Yes, not because of your good USB hygiene, but because you only have one computer :P
(PS, this reply is only a joke)
Edgy.
I understand how you feel, but I feel like being handed the thing by the guy who made it is different from finding something on the floor or being handed from a huge bucket at a trade booth.
In that case, I feel it’s more akin to just buying a brand new flash drive and making use of it. Unless, of course, you don’t trust that it’s not been tampered in the mail or on the way to store shelves.
… and counting. 26 now.
When I wrote the first Embedded Linux book 18 years ago, I never imagined someone just whipping up a bootable board for next to nothing in a toaster oven. Bravo my good man!
Thanks for my Christmas present, it was a true joy to read about your creative card being the first to boot linux.
really impressive, Linux can run (almost) everywhere and so cheap!
To the autor: On github your resume contains your phone number not hidden.
That’s probably intentional. It is his resume after all. The only people that would ever notice it anyway are tech types, which he actually does apparently want to talk to.
That is somewhat intentional. If you are interested enough to track it down, you probably have a legitimate reason to want to talk to me (or are a really hardcore troll).
Ok, just wanted to make sure.
If you want your business to be wild go for it..
too bad we cant buy one
You can! George is clearly for hire. Hire him to make a custom one for you. Going to guess that the cost will be a much more than the parts.
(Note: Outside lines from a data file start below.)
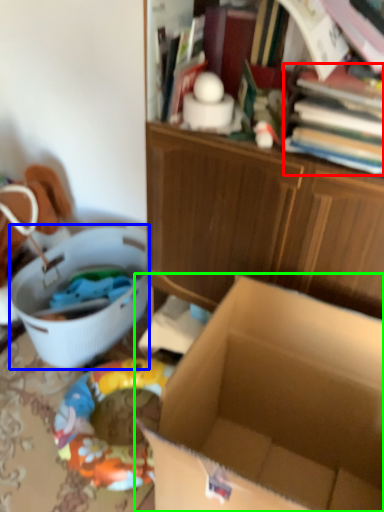 Question: Which is farther away from book (highlighted by a red box)? laundry basket (highlighted by a blue box) or box (highlighted by a green box)?

Choices:
 (A) laundry basket
 (B) box

Answer: (A) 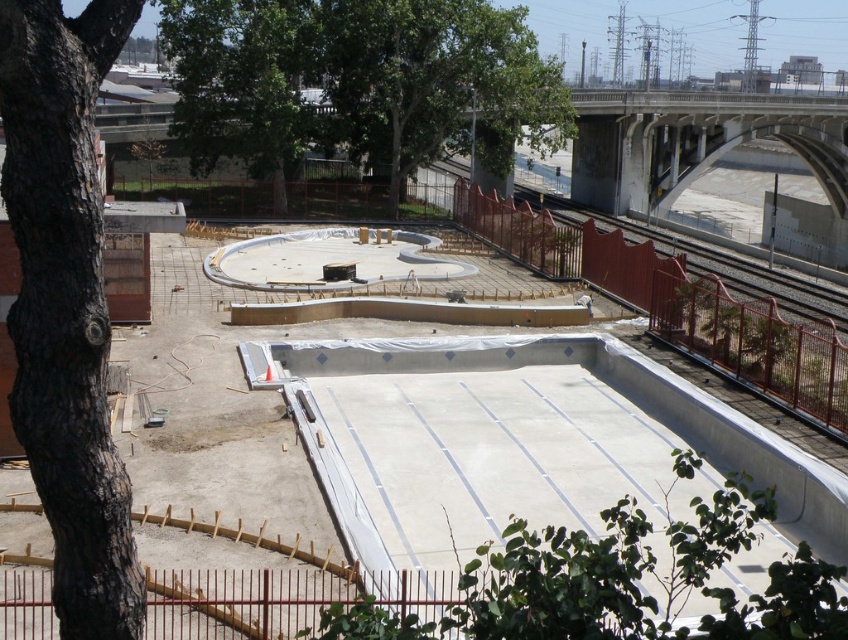 Question: Which object appears farthest from the camera in this image?

Choices:
 (A) black rough bark tree at left
 (B) green leafy tree at upper center

Answer: (B)

Question: From the image, what is the correct spatial relationship of black rough bark tree at left in relation to green leafy tree at upper center?

Choices:
 (A) right
 (B) left

Answer: (B)

Question: Can you confirm if black rough bark tree at left is positioned below green leafy tree at upper center?

Choices:
 (A) yes
 (B) no

Answer: (A)

Question: Among these points, which one is nearest to the camera?

Choices:
 (A) (289, 100)
 (B) (104, 1)

Answer: (B)

Question: Does black rough bark tree at left come behind green leafy tree at upper center?

Choices:
 (A) yes
 (B) no

Answer: (B) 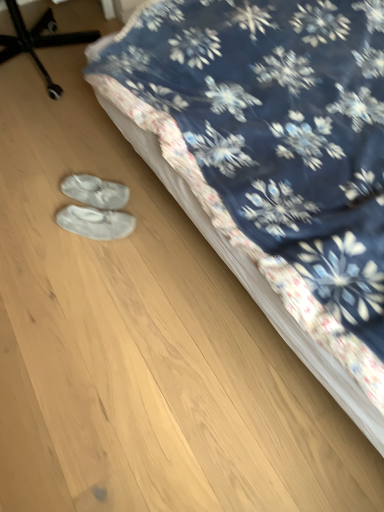 In order to face floral fabric bed at center, should I rotate leftwards or rightwards?

To face it directly, rotate right by 26.180 degrees.

Image resolution: width=384 pixels, height=512 pixels. I want to click on white fabric shoe covers at lower left, arranged as the second footwear when ordered from the bottom, so click(96, 191).

Choose the correct answer: Is white fabric shoe covers at lower left, arranged as the second footwear when ordered from the bottom, inside floral fabric bed at center or outside it?

white fabric shoe covers at lower left, arranged as the second footwear when ordered from the bottom, lies outside floral fabric bed at center.

From the image's perspective, is white fabric shoe covers at lower left, arranged as the second footwear when ordered from the bottom, positioned above or below floral fabric bed at center?

Clearly, from the image's perspective, white fabric shoe covers at lower left, arranged as the second footwear when ordered from the bottom, is below floral fabric bed at center.

Is white fabric shoe covers at lower left, which ranks as the first footwear in top-to-bottom order, positioned with its back to floral fabric bed at center?

Yes, white fabric shoe covers at lower left, which ranks as the first footwear in top-to-bottom order, is facing away from floral fabric bed at center.

Which is correct: black plastic chair at upper left is inside white fabric shoe covers at lower left, which ranks as the first footwear in top-to-bottom order, or outside of it?

black plastic chair at upper left lies outside white fabric shoe covers at lower left, which ranks as the first footwear in top-to-bottom order.

Is black plastic chair at upper left thinner than white fabric shoe covers at lower left, arranged as the second footwear when ordered from the bottom?

Incorrect, the width of black plastic chair at upper left is not less than that of white fabric shoe covers at lower left, arranged as the second footwear when ordered from the bottom.

Considering the points (48, 75) and (102, 195), which point is in front, point (48, 75) or point (102, 195)?

Positioned in front is point (102, 195).

This screenshot has height=512, width=384. Find the location of `furniture located behind the floral fabric bed at center`. furniture located behind the floral fabric bed at center is located at coordinates (39, 41).

Considering their positions, is floral fabric bed at center located in front of or behind black plastic chair at upper left?

Clearly, floral fabric bed at center is in front of black plastic chair at upper left.

Considering the relative sizes of floral fabric bed at center and black plastic chair at upper left in the image provided, is floral fabric bed at center shorter than black plastic chair at upper left?

No, floral fabric bed at center is not shorter than black plastic chair at upper left.

Looking at this image, between floral fabric bed at center and black plastic chair at upper left, which one has larger width?

floral fabric bed at center is wider.

Looking at this image, how different are the orientations of floral fabric bed at center and white fabric shoe covers at lower left, arranged as the second footwear when ordered from the bottom, in degrees?

The facing directions of floral fabric bed at center and white fabric shoe covers at lower left, arranged as the second footwear when ordered from the bottom, are 44.1 degrees apart.

From a real-world perspective, is floral fabric bed at center physically located above or below white fabric shoe covers at lower left, which ranks as the first footwear in top-to-bottom order?

From a real-world perspective, floral fabric bed at center is physically above white fabric shoe covers at lower left, which ranks as the first footwear in top-to-bottom order.

Based on the photo, is floral fabric bed at center not within white fabric shoe covers at lower left, which ranks as the first footwear in top-to-bottom order?

Yes.

Does floral fabric bed at center appear on the left side of white fabric shoe covers at lower left, arranged as the second footwear when ordered from the bottom?

Incorrect, floral fabric bed at center is not on the left side of white fabric shoe covers at lower left, arranged as the second footwear when ordered from the bottom.

From the image's perspective, is floral fabric bed at center above or below white suede slippers at lower center, which is the second footwear from top to bottom?

Clearly, from the image's perspective, floral fabric bed at center is above white suede slippers at lower center, which is the second footwear from top to bottom.

Could you measure the distance between floral fabric bed at center and white suede slippers at lower center, which is the second footwear from top to bottom?

They are 23.22 inches apart.

Considering the relative sizes of floral fabric bed at center and white suede slippers at lower center, the first footwear from the bottom, in the image provided, is floral fabric bed at center taller than white suede slippers at lower center, the first footwear from the bottom,?

Correct, floral fabric bed at center is much taller as white suede slippers at lower center, the first footwear from the bottom.

Is floral fabric bed at center in front of or behind white suede slippers at lower center, the first footwear from the bottom, in the image?

Visually, floral fabric bed at center is located in front of white suede slippers at lower center, the first footwear from the bottom.

Considering the sizes of objects black plastic chair at upper left and white suede slippers at lower center, the first footwear from the bottom, in the image provided, who is bigger, black plastic chair at upper left or white suede slippers at lower center, the first footwear from the bottom,?

black plastic chair at upper left is bigger.

Which is closer, (53, 20) or (113, 233)?

Point (53, 20) is positioned farther from the camera compared to point (113, 233).

From the image's perspective, is black plastic chair at upper left above or below white suede slippers at lower center, which is the second footwear from top to bottom?

From the image's perspective, black plastic chair at upper left appears above white suede slippers at lower center, which is the second footwear from top to bottom.

Would you say black plastic chair at upper left is outside white suede slippers at lower center, which is the second footwear from top to bottom?

Absolutely, black plastic chair at upper left is external to white suede slippers at lower center, which is the second footwear from top to bottom.

Who is bigger, white suede slippers at lower center, the first footwear from the bottom, or white fabric shoe covers at lower left, arranged as the second footwear when ordered from the bottom?

white fabric shoe covers at lower left, arranged as the second footwear when ordered from the bottom.

Considering the sizes of objects white suede slippers at lower center, which is the second footwear from top to bottom, and white fabric shoe covers at lower left, which ranks as the first footwear in top-to-bottom order, in the image provided, who is taller, white suede slippers at lower center, which is the second footwear from top to bottom, or white fabric shoe covers at lower left, which ranks as the first footwear in top-to-bottom order,?

white fabric shoe covers at lower left, which ranks as the first footwear in top-to-bottom order, is taller.

Relative to white fabric shoe covers at lower left, arranged as the second footwear when ordered from the bottom, is white suede slippers at lower center, which is the second footwear from top to bottom, in front or behind?

white suede slippers at lower center, which is the second footwear from top to bottom, is in front of white fabric shoe covers at lower left, arranged as the second footwear when ordered from the bottom.

From a real-world perspective, is white suede slippers at lower center, which is the second footwear from top to bottom, beneath white fabric shoe covers at lower left, arranged as the second footwear when ordered from the bottom?

No, from a real-world perspective, white suede slippers at lower center, which is the second footwear from top to bottom, is not below white fabric shoe covers at lower left, arranged as the second footwear when ordered from the bottom.

Image resolution: width=384 pixels, height=512 pixels. I want to click on bed above the white fabric shoe covers at lower left, arranged as the second footwear when ordered from the bottom (from the image's perspective), so click(272, 162).

From the black plastic chair at upper left, count 1st footwear to the right and point to it. Please provide its 2D coordinates.

[(96, 191)]

Estimate the real-world distances between objects in this image. Which object is further from white fabric shoe covers at lower left, which ranks as the first footwear in top-to-bottom order, black plastic chair at upper left or floral fabric bed at center?

Among the two, black plastic chair at upper left is located further to white fabric shoe covers at lower left, which ranks as the first footwear in top-to-bottom order.

From the image, which object appears to be farther from white fabric shoe covers at lower left, arranged as the second footwear when ordered from the bottom, white suede slippers at lower center, which is the second footwear from top to bottom, or floral fabric bed at center?

Based on the image, floral fabric bed at center appears to be further to white fabric shoe covers at lower left, arranged as the second footwear when ordered from the bottom.

Looking at the image, which one is located closer to black plastic chair at upper left, white fabric shoe covers at lower left, arranged as the second footwear when ordered from the bottom, or floral fabric bed at center?

white fabric shoe covers at lower left, arranged as the second footwear when ordered from the bottom, is positioned closer to the anchor black plastic chair at upper left.

Considering their positions, is black plastic chair at upper left positioned closer to floral fabric bed at center than white suede slippers at lower center, which is the second footwear from top to bottom?

Based on the image, white suede slippers at lower center, which is the second footwear from top to bottom, appears to be nearer to floral fabric bed at center.

Considering their positions, is white suede slippers at lower center, the first footwear from the bottom, positioned closer to floral fabric bed at center than white fabric shoe covers at lower left, arranged as the second footwear when ordered from the bottom?

white suede slippers at lower center, the first footwear from the bottom, is closer to floral fabric bed at center.

Based on their spatial positions, is white suede slippers at lower center, the first footwear from the bottom, or floral fabric bed at center further from black plastic chair at upper left?

Among the two, floral fabric bed at center is located further to black plastic chair at upper left.

Consider the image. Estimate the real-world distances between objects in this image. Which object is further from white suede slippers at lower center, the first footwear from the bottom, floral fabric bed at center or white fabric shoe covers at lower left, arranged as the second footwear when ordered from the bottom?

floral fabric bed at center is positioned further to the anchor white suede slippers at lower center, the first footwear from the bottom.

When comparing their distances from white fabric shoe covers at lower left, arranged as the second footwear when ordered from the bottom, does black plastic chair at upper left or white suede slippers at lower center, the first footwear from the bottom, seem further?

Based on the image, black plastic chair at upper left appears to be further to white fabric shoe covers at lower left, arranged as the second footwear when ordered from the bottom.

Where is `footwear between black plastic chair at upper left and white suede slippers at lower center, the first footwear from the bottom, vertically`? This screenshot has height=512, width=384. footwear between black plastic chair at upper left and white suede slippers at lower center, the first footwear from the bottom, vertically is located at coordinates (96, 191).

Where is `footwear located between floral fabric bed at center and white fabric shoe covers at lower left, which ranks as the first footwear in top-to-bottom order, in the depth direction`? This screenshot has height=512, width=384. footwear located between floral fabric bed at center and white fabric shoe covers at lower left, which ranks as the first footwear in top-to-bottom order, in the depth direction is located at coordinates (96, 222). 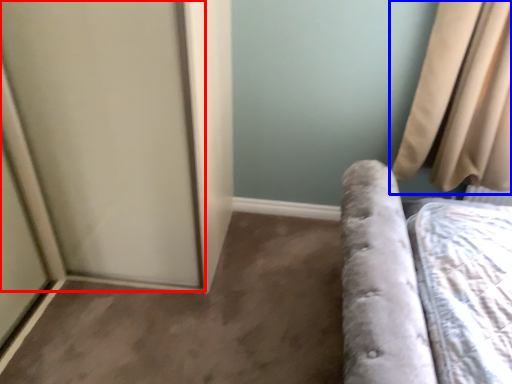 Question: Among these objects, which one is farthest to the camera, screen door (highlighted by a red box) or curtain (highlighted by a blue box)?

Choices:
 (A) screen door
 (B) curtain

Answer: (B) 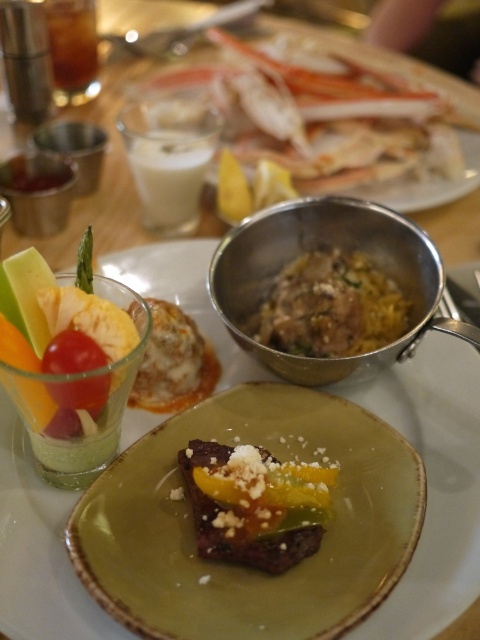 From the picture: You are a diner sitting at the table and want to reach for the crab legs at upper center and the brown translucent glass at upper left. Which object is closer to your left side?

The brown translucent glass at upper left is closer to your left side because it is positioned to the left of the crab legs at upper center.

You are a waiter trying to place a new dish on the dining table. The table has limited space, and you need to ensure that the new dish will fit between the green matte plate at center and the yellow rice at center. Which object should you consider the width of to determine if there is enough space?

The green matte plate at center has a larger width than the yellow rice at center, so you should consider the width of the green matte plate at center to determine if there is enough space.

From the picture: You are a diner looking at the dining table setup. You see the yellow rice at center and the saucy bread at center. Which dish is positioned higher on the table?

The yellow rice at center is located above the saucy bread at center, so the yellow rice at center is positioned higher on the table. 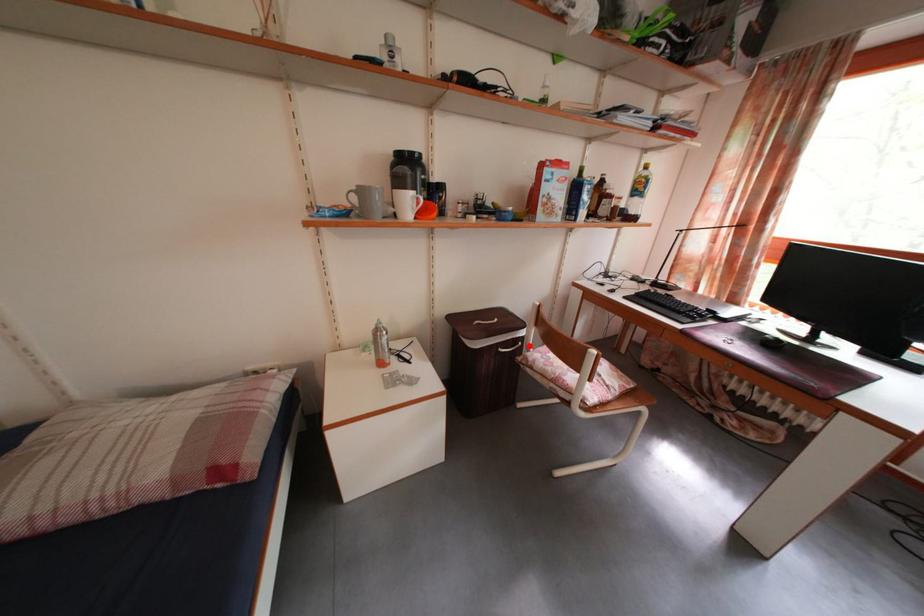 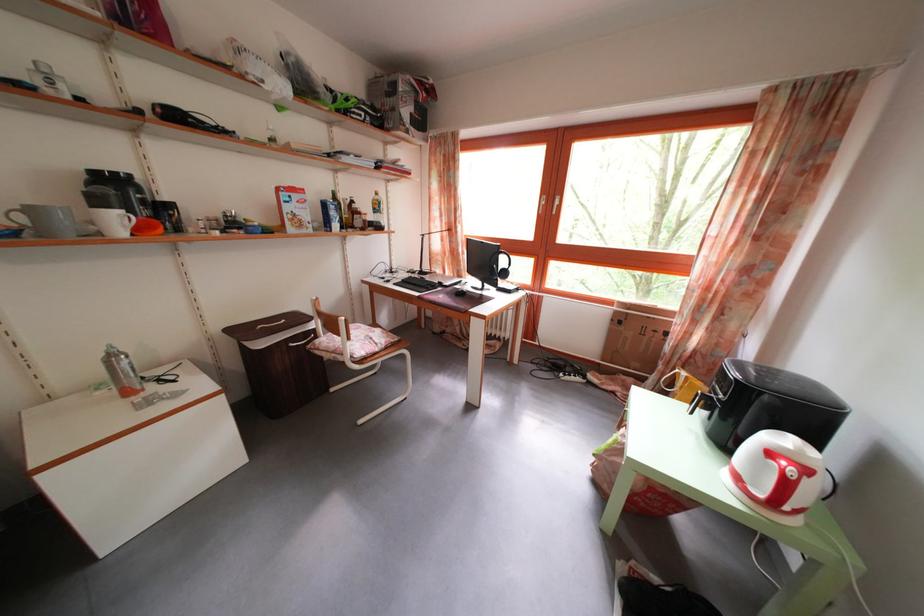 In the second image, find the point that corresponds to the highlighted location in the first image.

(322, 339) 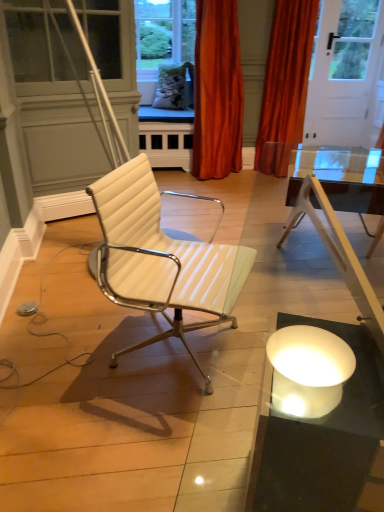 The image size is (384, 512). Identify the location of free region under white leather chair at center (from a real-world perspective). (173, 340). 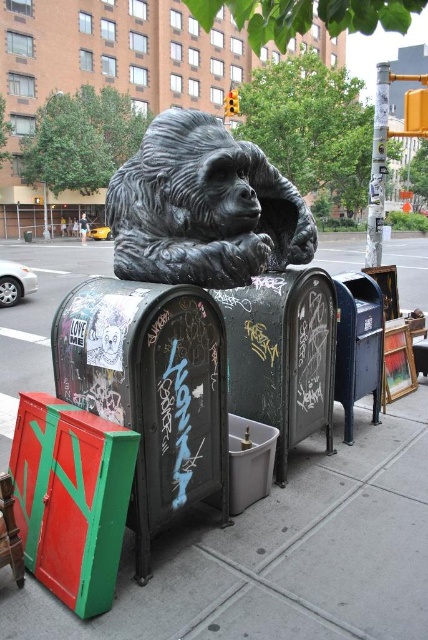 Question: Which is farther from the grungy metal mailbox at center?

Choices:
 (A) metallic blue mailbox at right
 (B) smooth concrete pavement at center

Answer: (B)

Question: Does smooth concrete pavement at center appear on the right side of grungy metal mailbox at center?

Choices:
 (A) no
 (B) yes

Answer: (B)

Question: Does black textured mailbox at center appear under grungy metal mailbox at center?

Choices:
 (A) yes
 (B) no

Answer: (A)

Question: Can you confirm if black textured mailbox at center is bigger than grungy metal mailbox at center?

Choices:
 (A) no
 (B) yes

Answer: (B)

Question: Which point is farther to the camera?

Choices:
 (A) metallic blue mailbox at right
 (B) bronze statue at center
 (C) black textured mailbox at center
 (D) smooth concrete pavement at center

Answer: (A)

Question: Which point is closer to the camera?

Choices:
 (A) bronze statue at center
 (B) metallic blue mailbox at right
 (C) grungy metal mailbox at center
 (D) smooth concrete pavement at center

Answer: (D) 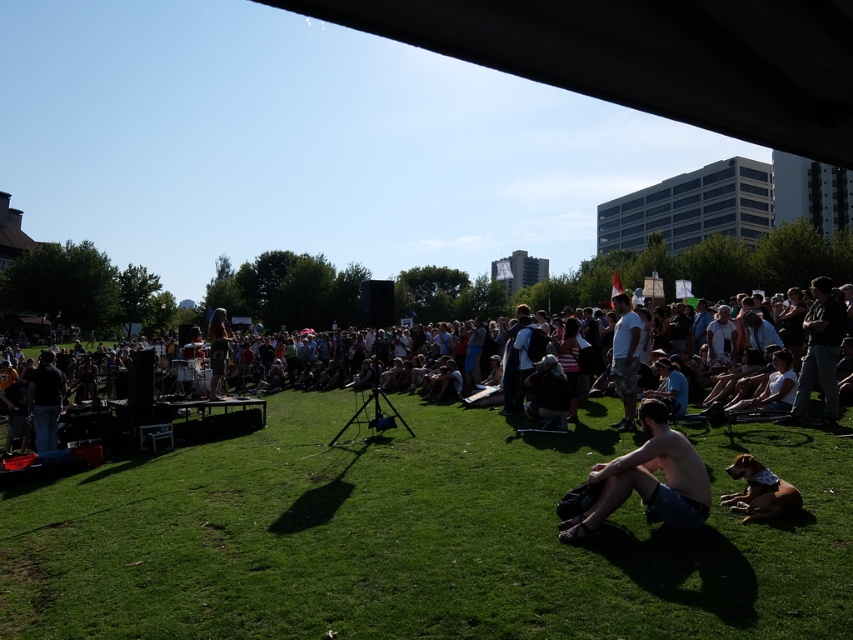 You are standing at the center of the grassy field and see the dark gray jeans at center and the dark gray backpack at center. If you want to pick up the backpack without moving from your current position, is the backpack within your reach? Assume your maximum reach is 15 feet.

The dark gray jeans at center is 16.50 feet away from dark gray backpack at center. Since your maximum reach is 15 feet, the backpack is out of reach from your current position.

Based on the photo, you are standing at the edge of the grassy field and see the dark gray shirt at left and the dark gray backpack at center. Which object is shorter in height?

The dark gray shirt at left is shorter in height compared to the dark gray backpack at center. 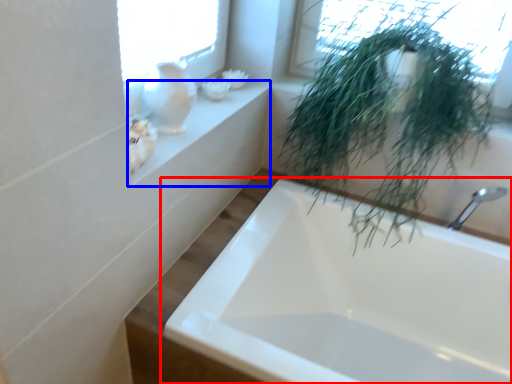 Question: Which object is further to the camera taking this photo, bathtub (highlighted by a red box) or window sill (highlighted by a blue box)?

Choices:
 (A) bathtub
 (B) window sill

Answer: (B) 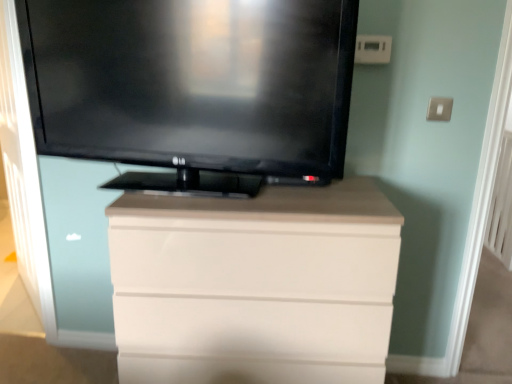 Question: Is black glossy tv at upper center bigger or smaller than white glossy chest of drawers at center?

Choices:
 (A) big
 (B) small

Answer: (B)

Question: In the image, is black glossy tv at upper center positioned in front of or behind white glossy chest of drawers at center?

Choices:
 (A) behind
 (B) front

Answer: (B)

Question: From the image's perspective, relative to white glossy chest of drawers at center, is black glossy tv at upper center above or below?

Choices:
 (A) below
 (B) above

Answer: (B)

Question: From the image's perspective, is white glossy chest of drawers at center above or below black glossy tv at upper center?

Choices:
 (A) below
 (B) above

Answer: (A)

Question: Choose the correct answer: Is white glossy chest of drawers at center inside black glossy tv at upper center or outside it?

Choices:
 (A) outside
 (B) inside

Answer: (A)

Question: Is white glossy chest of drawers at center bigger or smaller than black glossy tv at upper center?

Choices:
 (A) small
 (B) big

Answer: (B)

Question: In the image, is white glossy chest of drawers at center positioned in front of or behind black glossy tv at upper center?

Choices:
 (A) front
 (B) behind

Answer: (B) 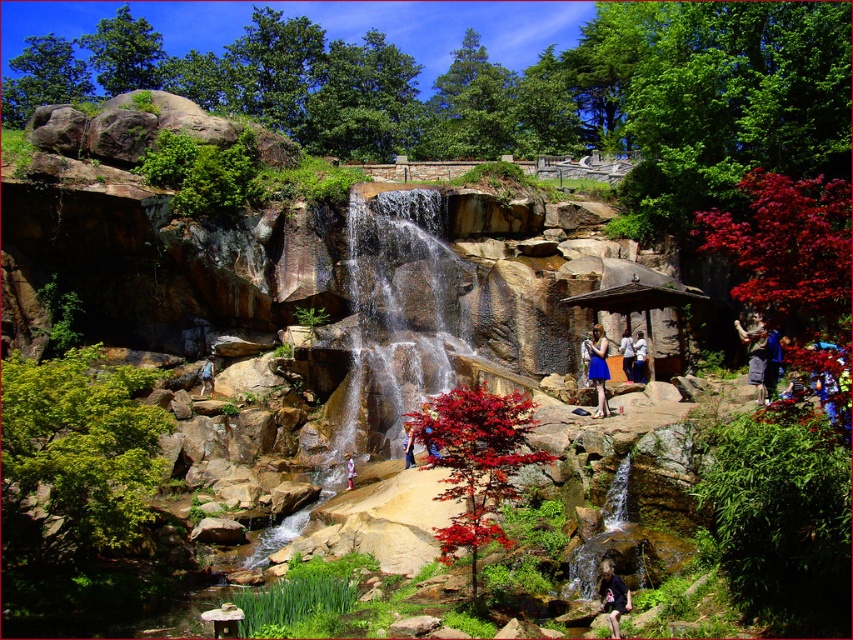 You are standing at the bottom of the waterfall in the scene. You see the blue fabric dress at center. In which direction should you walk to reach it?

The blue fabric dress at center is located at point 0.559 on the x axis and 0.750 on the y axis. Since you are at the bottom of the waterfall, which is likely at a lower y coordinate, you should walk upwards to increase your y coordinate to reach the dress.

You are a hiker who wants to place a small backpack between the blue denim jeans at right and the white cotton shirt at center. Based on their positions, which object should the backpack be closer to?

The blue denim jeans at right is closer to the viewer than the white cotton shirt at center, so the backpack should be placed closer to the white cotton shirt at center to maintain a balanced distance between both objects. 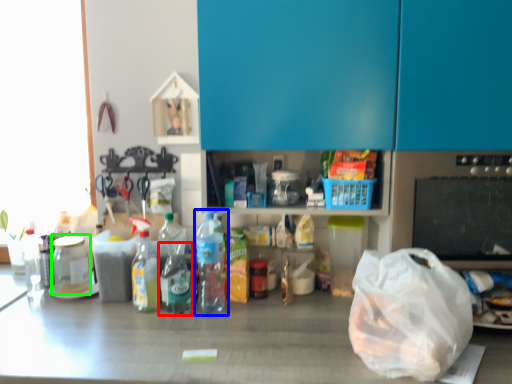 Question: Which is nearer to the bottle (highlighted by a red box)? bottle (highlighted by a blue box) or bottle (highlighted by a green box).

Lots of people forget that a good chunk of the cost is really NRE.
Nice job George, good showcase for skills. Website is nice, docs and writeup are A+. Thanks for the great article.
> namely the Allwinner F1C100s
confirmed ARM926EJ-S is officially the new Atmega328p
Wow…talk about inducing a nerdgasm. *awed*
That’s the bit larger footprint than the client OS we built for clustering computers back in 2000 based on a Linux 2.0(?) (it was a one week build and my memory isn’t serving) kernel. It was discreet, ran busybox and bits of μClinux plus Mosix and fit on a 1.44MB floppy.
But, can it run Doom?
500 or so Mhz, it should do, video output is up to you. Should even manage Quake with low res software rendering. When you get video output working, may as well go for Mame2000 and 8 bit emulators too.